» **The problem**
List each line of the data that holds the string "NEXO".

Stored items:
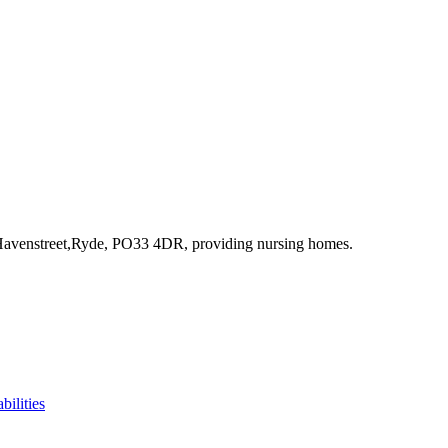
Havenstreet,Ryde, PO33 4DR
, providing nursing homes
.
bilities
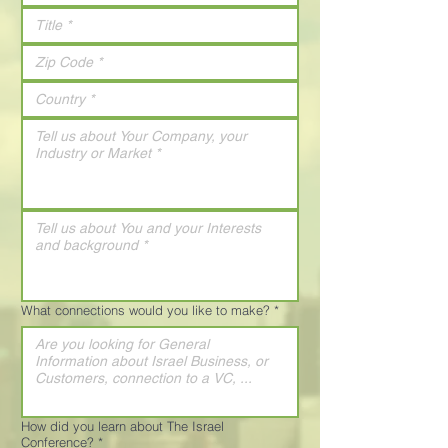
What connections would you like to make?
*
How did you learn about The Israel
Conference?
*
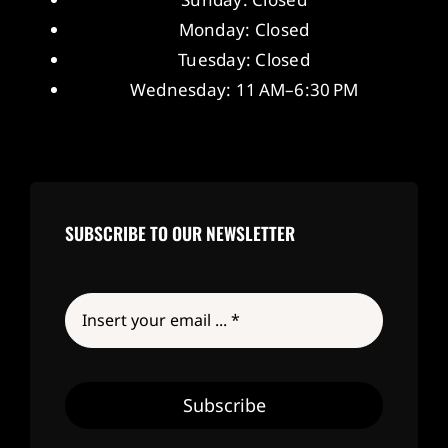
Monday: Closed
Tuesday: Closed
Wednesday: 11 AM–6:30 PM
SUBSCRIBE TO OUR NEWSLETTER
Subscribe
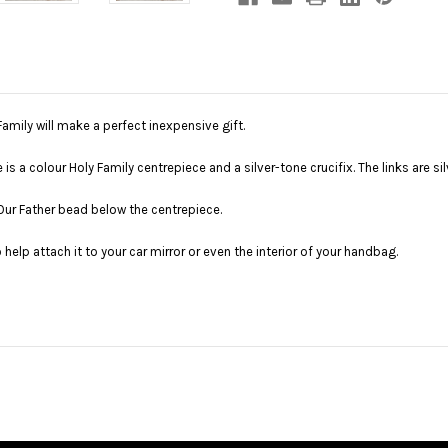
amily will make a perfect inexpensive gift.
 a colour Holy Family centrepiece and a silver-tone crucifix. The links are sil
 Our Father bead below the centrepiece.
o help attach it to your car mirror or even the interior of your handbag.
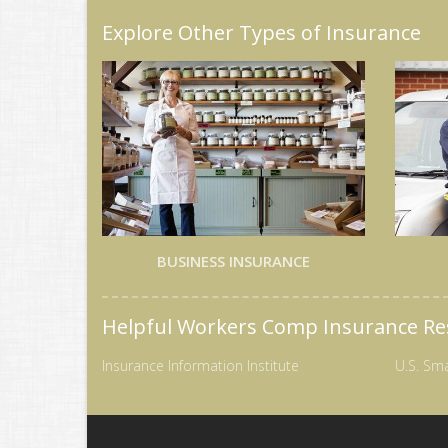
Explore Other Types of Insurance
BUSINESS INSURANCE
Helpful Workers Comp Insurance Re
Insurance Information Institute
U.S. Sma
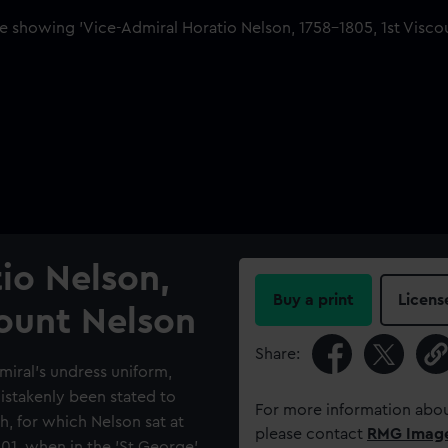
io Nelson,
Buy a print
Licens
count Nelson
Share:
dmiral's undress uniform,
mistakenly been stated to
For more information abou
h, for which Nelson sat at
please contact
RMG Imag
01, when in the 'St George'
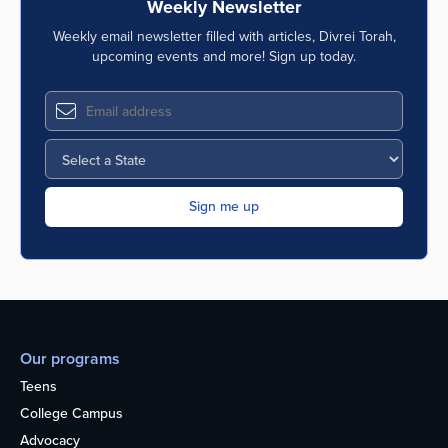
Weekly Newsletter
Weekly email newsletter filled with articles, Divrei Torah,
upcoming events and more! Sign up today.
Our programs
Teens
College Campus
Advocacy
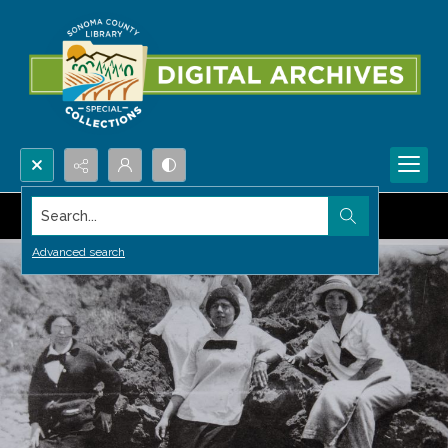
Search...
Advanced search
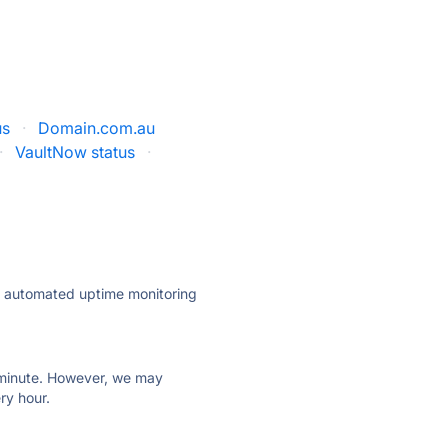
us
·
Domain.com.au
·
VaultNow status
·
ly automated uptime monitoring
ry minute. However, we may
ry hour.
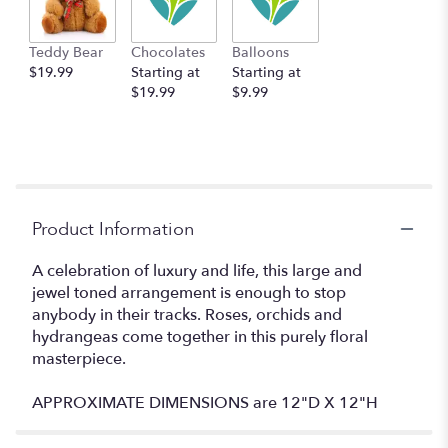
Teddy Bear
Chocolates
Balloons
$19.99
Starting at
Starting at
$19.99
$9.99
Product Information
A celebration of luxury and life, this large and
jewel toned arrangement is enough to stop
anybody in their tracks. Roses, orchids and
hydrangeas come together in this purely floral
masterpiece.
APPROXIMATE DIMENSIONS are 12"D X 12"H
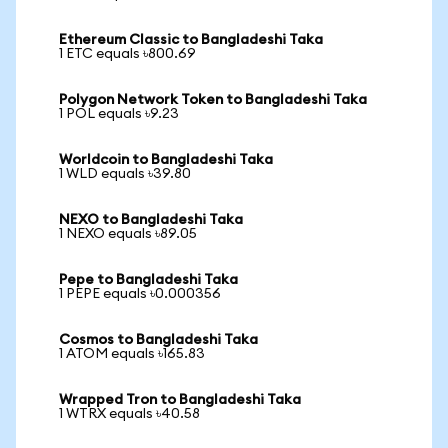
Ethereum Classic to Bangladeshi Taka
1 ETC equals ৳800.69
Polygon Network Token to Bangladeshi Taka
1 POL equals ৳9.23
Worldcoin to Bangladeshi Taka
1 WLD equals ৳39.80
NEXO to Bangladeshi Taka
1 NEXO equals ৳89.05
Pepe to Bangladeshi Taka
1 PEPE equals ৳0.000356
Cosmos to Bangladeshi Taka
1 ATOM equals ৳165.83
Wrapped Tron to Bangladeshi Taka
1 WTRX equals ৳40.58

» **Solution to this exercise**
NEXO to Bangladeshi Taka
1 NEXO equals ৳89.05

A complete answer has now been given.